Dancin’ in the Dark
-Springsteen
I get up in the evening
and I ain’t got nothing to say
I come home in the morning
I go to bed feeling the same way
I ain’t nothing but tired
Man I’m just tired and bored with myself
Hey there baby, I could use just a little help
You can’t start a fire
You can’t start a fire without a spark
This gun’s for hire
even if we’re just dancing in the dark
Message keeps getting clearer
radio’s on and I’m moving ’round the place
I check my look in the mirror
I wanna change my clothes, my hair, my face
Man I ain’t getting nowhere
I’m just living in a dump like this
There’s something happening somewhere
baby I just know that there is
You can’t start a fire
you can’t start a fire without a spark
This gun’s for hire
even if we’re just dancing in the dark
You sit around getting older
there’s a joke here somewhere and it’s on me
I’ll shake this world off my shoulders
come on baby this laugh’s on me
Stay on the streets of this town
and they’ll be carving you up alright
They say you gotta stay hungry
hey baby I’m just about starving tonight
I’m dying for some action
I’m sick of sitting ’round here trying to write this book
I need a love reaction
come on now baby gimme just one look
This line (Man I’m just tired and bored with myself) keeps going through my head. It has for weeks and weeks. I have about 12 million things to do at home and do I do them? No. Do I want to do them? No. Are they continuously hanging over my head? Yes. Does that seem to make any difference? No.

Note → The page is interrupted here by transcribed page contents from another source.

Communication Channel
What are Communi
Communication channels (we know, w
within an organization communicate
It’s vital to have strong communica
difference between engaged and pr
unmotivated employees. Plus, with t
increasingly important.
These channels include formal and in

Work has slowed down a bit and that’s a good thing. It affords me precious goof off time to entertain various and sundry gentlemen who wish to “chat me up”.

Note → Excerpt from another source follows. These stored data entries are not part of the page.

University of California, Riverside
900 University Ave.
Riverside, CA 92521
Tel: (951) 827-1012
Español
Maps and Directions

(Click on the box below for actual conversation (and this time I’m not even adding any extra snark. Just pretend you hear my voice adding the heaping helping of you know what)).
No wonder I’m just “tired and bored with myself” eh?
(and yes, I left the original lack of punctuation intact so you get a full sense of what kind of education Radford College offers its students)
Studboy: i was reading your profile
Me: I gathered. Some dont bother so it’s nice that you do!
Studboyy: i didnt read all of it, but some of it, haha
Studboy: where in fairfax r u from
Me: Um, it’s not like it’s a book or anything that requires much brainpower
Studboy: ok ok ok i just read it all
Studboy: hahaha
Studboy: what r u up to today?
Studboy: u there?
Me: Im here, yes. Im working. And you?
Studboy: ummm just going shopping at dulles town center and washin my car i guess and workin out at lifetime. r u busy?
Me: off and on
Me: how old are you?
Studboy: 21 i go to radford university
Studboy: do u have a pic?
Me: No I dont …
Studboy: well what do u look like? Bein italian i would say sexy as hell, but i gotta hear this
Me: Im pretty normal looking – 5’5, short dark hair, hazel eyes
Studboy: sounds sexy to me – i can send u a shitty ass pic of me
Me: and why would I want a “shitty ass” pic?
Studboy: haha well its a pic, its just the only one i have till i get to school
Studboy: its a web cam pic – want it?
Me: sure: why not
Studboy: ok sent, but i dont have that beard anymore
Studboy: u see it?
Me: I got it … yep, you look 21!
Studboy: lol whats that supposed to mean?
Me: Nothing … You just look young (of course, Im old so what do I know)
Studboy: ya but you like it, dont lie
Me: like what? my age?
Studboy: how young i am, u know u love it and yes i love your age too
Me: And I would love a 21 year old why?
Studboy:b/c ive got a hard body and everything else is as well
Me: Im not sure how I would benefit from that – I am married, after all.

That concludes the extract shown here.